*** Record excerpts ***
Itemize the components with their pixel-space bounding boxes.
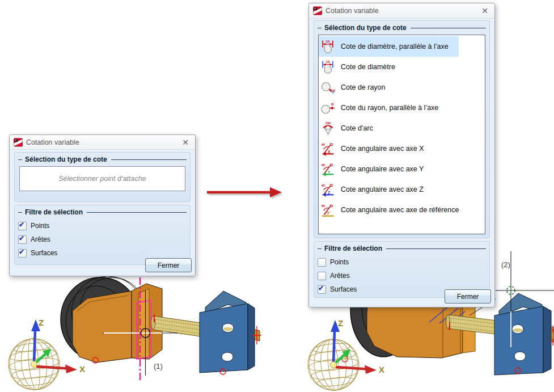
list-item[interactable]: Cote angulaire avec axe X: [319, 138, 485, 159]
radius-parallel-axis-icon: [320, 100, 336, 116]
checkbox-label: Surfaces: [31, 249, 57, 257]
title-bar[interactable]: Cotation variable ✕: [10, 135, 195, 150]
title-bar[interactable]: Cotation variable ✕: [309, 3, 494, 19]
angular-reference-axis-icon: [320, 203, 336, 218]
filter-row-points: Points: [318, 255, 486, 269]
list-item[interactable]: Cote de diamètre: [319, 57, 485, 77]
annotation-1: (1): [154, 362, 163, 370]
list-item-label: Cote angulaire avec axe Z: [341, 186, 424, 193]
group-title: Filtre de sélection: [324, 245, 382, 252]
list-item-label: Cote de rayon: [341, 83, 386, 91]
list-item-label: Cote angulaire avec axe X: [341, 145, 424, 153]
fermer-button[interactable]: Fermer: [445, 289, 491, 304]
bracket-plate[interactable]: [494, 306, 543, 375]
list-item[interactable]: Cote du rayon, parallèle à l’axe: [319, 98, 485, 118]
list-item[interactable]: Cote de diamètre, parallèle à l’axe: [319, 36, 485, 57]
checkbox-label: Arêtes: [31, 235, 50, 243]
angular-axis-y-icon: [320, 162, 336, 177]
filter-row-aretes: Arêtes: [18, 233, 187, 246]
diameter-parallel-axis-icon: [320, 39, 336, 54]
group-type-selection: Sélection du type de cote Sélectionner p…: [14, 152, 191, 202]
application-canvas: Z X: [0, 0, 554, 392]
list-item[interactable]: Cote angulaire avec axe Y: [319, 159, 485, 179]
list-item-label: Cote d’arc: [341, 124, 373, 132]
app-icon: [14, 138, 23, 147]
list-item[interactable]: Cote angulaire avec axe Z: [319, 179, 485, 200]
checkbox-label: Arêtes: [330, 272, 350, 280]
surfaces-checkbox[interactable]: [18, 249, 27, 258]
transition-arrow: [207, 187, 284, 199]
group-title: Sélection du type de cote: [324, 24, 407, 32]
points-checkbox[interactable]: [318, 258, 326, 267]
angular-axis-x-icon: [320, 141, 336, 157]
arc-icon: [320, 121, 336, 136]
list-item-label: Cote de diamètre: [341, 63, 395, 71]
fermer-button[interactable]: Fermer: [145, 258, 192, 272]
dialog-cotation-variable-left: Cotation variable ✕ Sélection du type de…: [9, 134, 196, 276]
radius-icon: [320, 80, 336, 95]
angular-axis-z-icon: [320, 182, 336, 197]
filter-row-points: Points: [18, 219, 187, 233]
checkbox-label: Points: [330, 258, 349, 266]
filter-row-aretes: Arêtes: [318, 269, 486, 283]
attach-point-prompt[interactable]: Sélectionner point d’attache: [19, 166, 185, 191]
group-selection-filter: Filtre de sélection Points Arêtes Surfac…: [14, 205, 191, 265]
list-item-label: Cote de diamètre, parallèle à l’axe: [341, 43, 449, 50]
edges-checkbox[interactable]: [318, 272, 326, 280]
group-title: Filtre de sélection: [25, 208, 83, 216]
app-icon: [313, 6, 322, 15]
list-item-label: Cote angulaire avec axe Y: [341, 165, 424, 173]
close-icon[interactable]: ✕: [180, 137, 191, 148]
edges-checkbox[interactable]: [18, 235, 27, 244]
annotation-2: (2): [501, 260, 510, 269]
close-icon[interactable]: ✕: [479, 5, 490, 16]
assembly-left[interactable]: (1): [61, 276, 261, 381]
checkbox-label: Surfaces: [330, 285, 357, 293]
group-type-selection: Sélection du type de cote Cote de diamèt…: [314, 20, 490, 238]
list-item-label: Cote angulaire avec axe de référence: [341, 206, 459, 214]
list-item[interactable]: Cote angulaire avec axe de référence: [319, 200, 485, 220]
group-title: Sélection du type de cote: [25, 155, 107, 163]
list-item[interactable]: Cote d’arc: [319, 118, 485, 138]
window-title: Cotation variable: [325, 7, 379, 15]
list-item[interactable]: Cote de rayon: [319, 77, 485, 98]
points-checkbox[interactable]: [18, 222, 27, 230]
bracket-plate[interactable]: [200, 304, 248, 373]
diameter-icon: [320, 60, 336, 75]
list-item-label: Cote du rayon, parallèle à l’axe: [341, 104, 438, 112]
dimension-type-list[interactable]: Cote de diamètre, parallèle à l’axe Cote…: [318, 35, 485, 234]
checkbox-label: Points: [31, 222, 49, 230]
dialog-cotation-variable-right: Cotation variable ✕ Sélection du type de…: [308, 3, 495, 307]
window-title: Cotation variable: [26, 138, 79, 146]
surfaces-checkbox[interactable]: [318, 285, 326, 294]
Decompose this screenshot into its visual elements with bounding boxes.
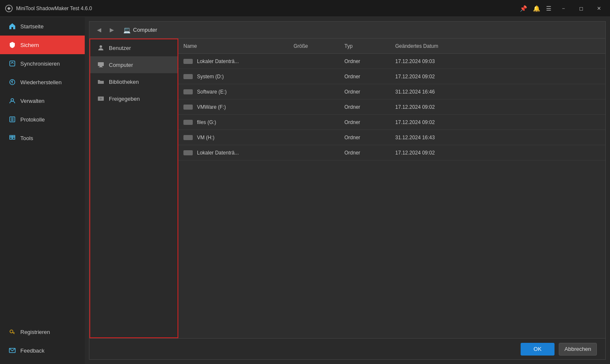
*** End of Record excerpts ***
* **Exercise**: Find every line in the entries that includes the word "annotation", then state how many there are and nothing else.

* **Exercise answer**: 2